Davadan feragat HMK’nın 307. ve 309. maddeleri hükümleri gereğince uyuşmazlığı ve dolayısıyla davayı sona erdiren, davalı tarafın kabulünü gerektirmeyen ve kesin mahkeme hükmünün hukuksal sonuçlarını doğuran bir taraf işlemidir. HMK’nın 309. maddesi hükmüne uygun olarak davacının davadan feragatinin mahkemece saptanması halinde feragat sebebiyle davanın reddine karar verilmesi gerekir. Bu yasal nedenlerle davanın feragat sebebiyle reddine karar verilerek, aşağıdaki şekilde hüküm kurulmuştur.

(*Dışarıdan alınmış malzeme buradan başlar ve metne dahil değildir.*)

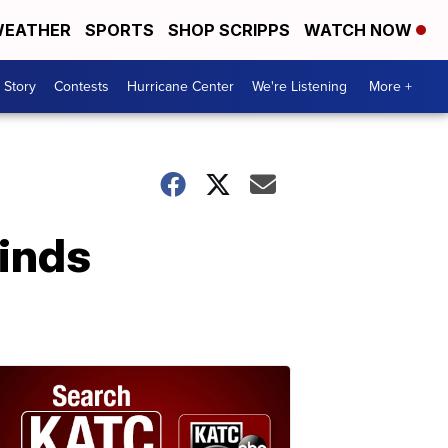
EATHER
SPORTS
SHOP SCRIPPS
WATCH NOW
 Story
Contests
Hurricane Center
We're Listening
More +
finds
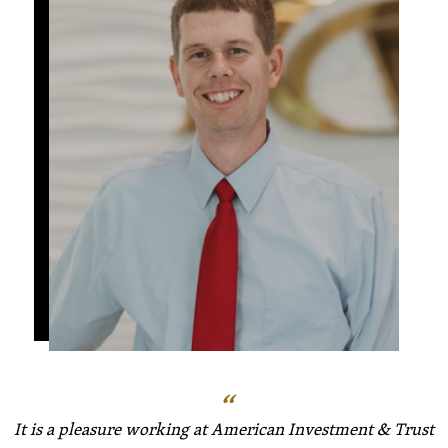
It is a pleasure working at American Investment & Trust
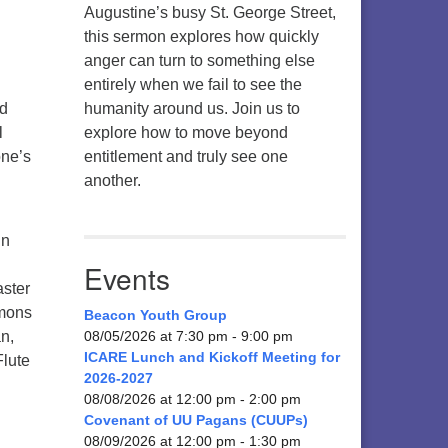
Augustine’s busy St. George Street,
this sermon explores how quickly
anger can turn to something else
entirely when we fail to see the
nd
humanity around us. Join us to
l
explore how to move beyond
one’s
entitlement and truly see one
another.
in
Events
aster
rmons
Beacon Youth Group
n,
08/05/2026 at 7:30 pm - 9:00 pm
ICARE Lunch and Kickoff Meeting for
Flute
2026-2027
08/08/2026 at 12:00 pm - 2:00 pm
Covenant of UU Pagans (CUUPs)
08/09/2026 at 12:00 pm - 1:30 pm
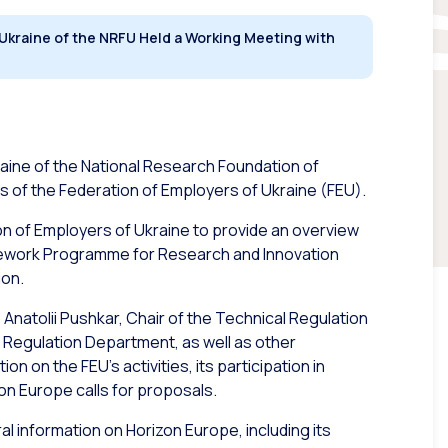
 Ukraine of the NRFU Held a Working Meeting with
raine of the National Research Foundation of
s of the Federation of Employers of Ukraine (FEU).
n of Employers of Ukraine to provide an overview
amework Programme for Research and Innovation
ion.
natolii Pushkar, Chair of the Technical Regulation
 Regulation Department, as well as other
 on the FEU’s activities, its participation in
izon Europe calls for proposals.
l information on Horizon Europe, including its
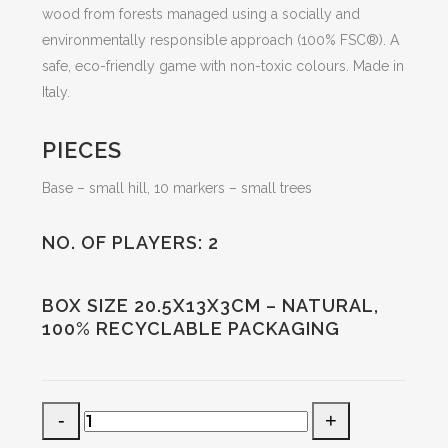
wood from forests managed using a socially and
environmentally responsible approach (100% FSC®). A
safe, eco-friendly game with non-toxic colours. Made in
Italy.
PIECES
Base – small hill, 10 markers – small trees
NO. OF PLAYERS: 2
BOX SIZE 20.5X13X3CM – NATURAL,
100% RECYCLABLE PACKAGING
green
noughts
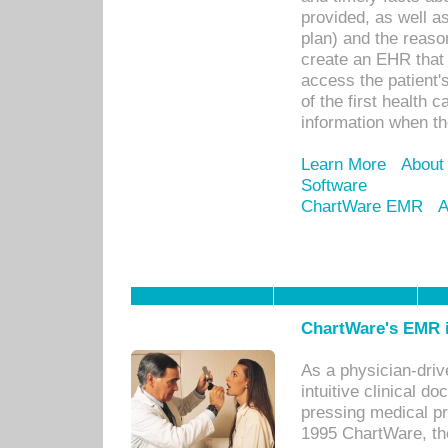
provided, as well a
plan) and the reason
create an EHR that w
access the patient'
of the first health 
information when th
Learn More
About
Software
ChartWare EMR
A
ChartWare's EMR i
As a physician-dr
intuitive clinical d
pressing medical pr
1995 ChartWare, th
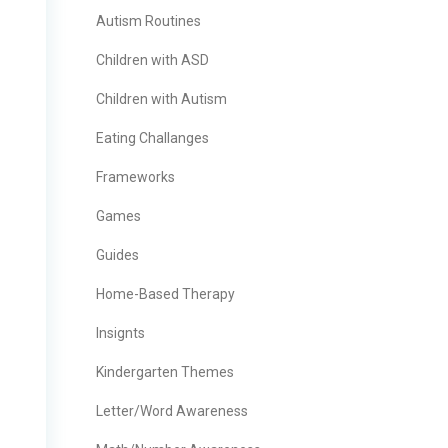
Autism Routines
Children with ASD
Children with Autism
Eating Challanges
Frameworks
Games
Guides
Home-Based Therapy
Insignts
Kindergarten Themes
Letter/Word Awareness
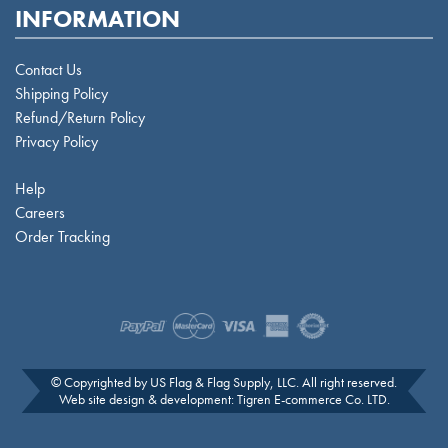
INFORMATION
Contact Us
Shipping Policy
Refund/Return Policy
Privacy Policy
Help
Careers
Order Tracking
© Copyrighted by US Flag & Flag Supply, LLC. All right reserved.
Web site design & development:
Tigren E-commerce Co. LTD
.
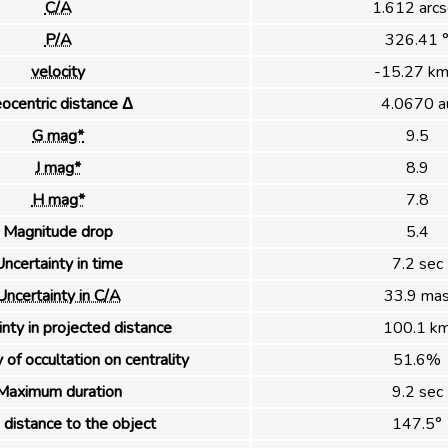
C/A
1.612 arcs
P/A
326.41 
velocity
-15.27 km
ocentric distance Δ
4.0670 a
G mag*
9.5
J mag*
8.9
H mag*
7.8
Magnitude drop
5.4
ncertainty in time
7.2 sec
Uncertainty in C/A
33.9 ma
nty in projected distance
100.1 k
 of occultation on centrality
51.6%
Maximum duration
9.2 sec
distance to the object
147.5°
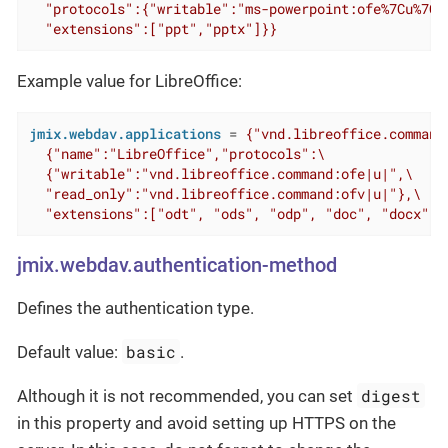
  "protocols":{"writable":"ms-powerpoint:ofe%7Cu%7C"
  "extensions":["ppt","pptx"]}}
Example value for LibreOffice:
jmix.webdav.applications
 = 
{"vnd.libreoffice.command"
  {"name":"LibreOffice","protocols":\

  {"writable":"vnd.libreoffice.command:ofe|u|",\

  "read_only":"vnd.libreoffice.command:ofv|u|"},\

  "extensions":["odt", "ods", "odp", "doc", "docx", 
jmix.webdav.authentication-method
Defines the authentication type.
basic
Default value:
.
digest
Although it is not recommended, you can set
in this property and avoid setting up HTTPS on the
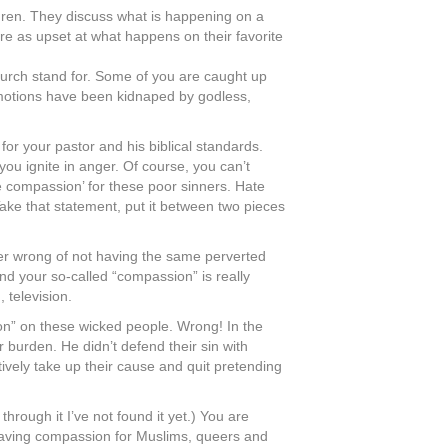
ldren. They discuss what is happening on a
 are as upset at what happens on their favorite
church stand for. Some of you are caught up
emotions have been kidnaped by godless,
r your pastor and his biblical standards.
u ignite in anger. Of course, you can’t
e compassion’ for these poor sinners. Hate
 Take that statement, put it between two pieces
er wrong of not having the same perverted
d your so-called “compassion” is really
 television.
n” on these wicked people. Wrong! In the
 burden. He didn’t defend their sin with
vely take up their cause and quit pretending
hrough it I’ve not found it yet.) You are
not having compassion for Muslims, queers and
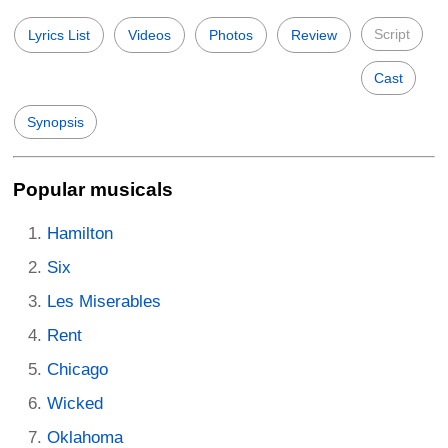
Script
Lyrics List
Videos
Photos
Review
Cast
Synopsis
Popular musicals
Hamilton
Six
Les Miserables
Rent
Chicago
Wicked
Oklahoma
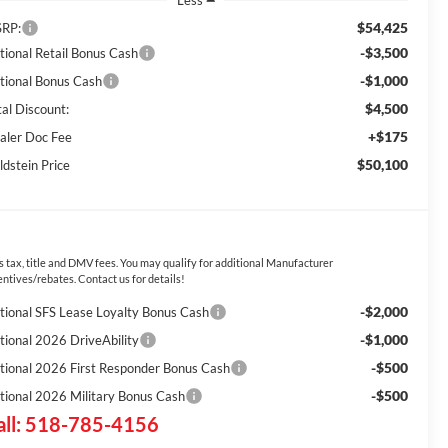
Less
$54,425
RP:
-$3,500
tional Retail Bonus Cash
-$1,000
tional Bonus Cash
$4,500
tal Discount:
+$175
aler Doc Fee
$50,100
ldstein Price
s tax, title and DMV fees. You may qualify for additional Manufacturer
entives/rebates. Contact us for details!
-$2,000
tional SFS Lease Loyalty Bonus Cash
-$1,000
tional 2026 DriveAbility
-$500
tional 2026 First Responder Bonus Cash
-$500
tional 2026 Military Bonus Cash
all: 518-785-4156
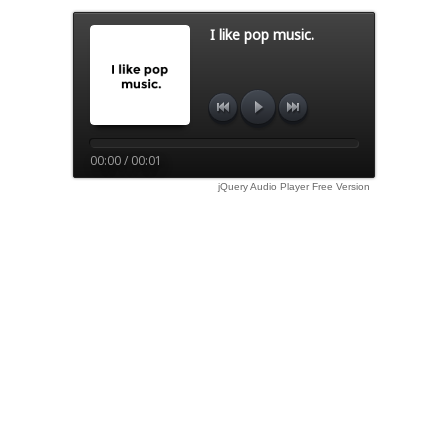
I like pop music.
00:00 / 00:01
jQuery Audio Player Free Version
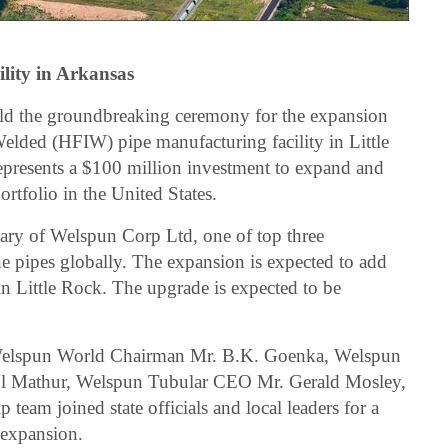
ility in Arkansas
ld the groundbreaking ceremony for the expansion
elded (HFIW) pipe manufacturing facility in Little
epresents a $100 million investment to expand and
rtfolio in the United States.
ary of Welspun Corp Ltd, one of top three
ne pipes globally. The expansion is expected to add
 in Little Rock. The upgrade is expected to be
Welspun World Chairman Mr. B.K. Goenka, Welspun
l Mathur, Welspun Tubular CEO Mr. Gerald Mosley,
 team joined state officials and local leaders for a
 expansion.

HÜKÜM:Yukarıda ayrıntısı açıklanan nedenlerle;
1-Taraflarca kabul edilen sulh protokolü doğrultusunda feragat nedeniyle davanın reddine,
2-Taraf yargılama gideri ve vekalet ücreti talep etmemekle, bu hususta karar verilmesine yer olmadığına,
3-Davalı …hakkında mahkememizin … Esas, … Karar sayılı kararında verilen hüküm kesinleşmiş olmakla, bu hususta yeniden hüküm kurulmasına yer olmadığına,
4-Alınması gereken maktu 44,40-TL harcın, peşin alınan 3.918,50-TL harçtan mahsubu ile bakiye 3.874,10-TL harcın karar kesinleştiğinde ve istem halinde davacıya iadesine,
5-Davacı tarafından yapılan harç ve giderlerin kendi üzerinde bırakılmasına,
6-Taraflarca yatırılan gider avansının kullanılmayan kısmının 6100 sayılı Yasanın 333. maddesi ile Yönetmeliğin 207. maddesi gereğince hükmün kesinleşmesinden sonra hesap numarası bildirilmiş ise elektronik ortamda hesaba aktarmak suretiyle; hesap numarası bildirilmemiş ise masrafı kalan paradan karşılanmak suretiyle PTT merkez ve işyerleri vasıtasıyla adreste ödemeli olarak yazı işleri müdürü tarafından iadesine,
Dair, gerekçeli kararın tebliğinden itibaren iki haftalık yasal süresi içerisinde Bölge Adliye Mahkemesi nezdinde istinaf kanun yolu kabil olmak üzere verilen karar alenen okunup usulen anlatıldı.

Başkan

Üye

Üye

Katip

Bu belge elektronik imza ile imzalanmış olup ayrıca ıslak imza uygulanmayacaktır.“5070 sayılı Yasanın 5. ve 22. maddeleri gereğince elektronik imza ile oluşturulan belgeler elle atılan ıslak imza ile aynı hukuki sonucu doğurur.”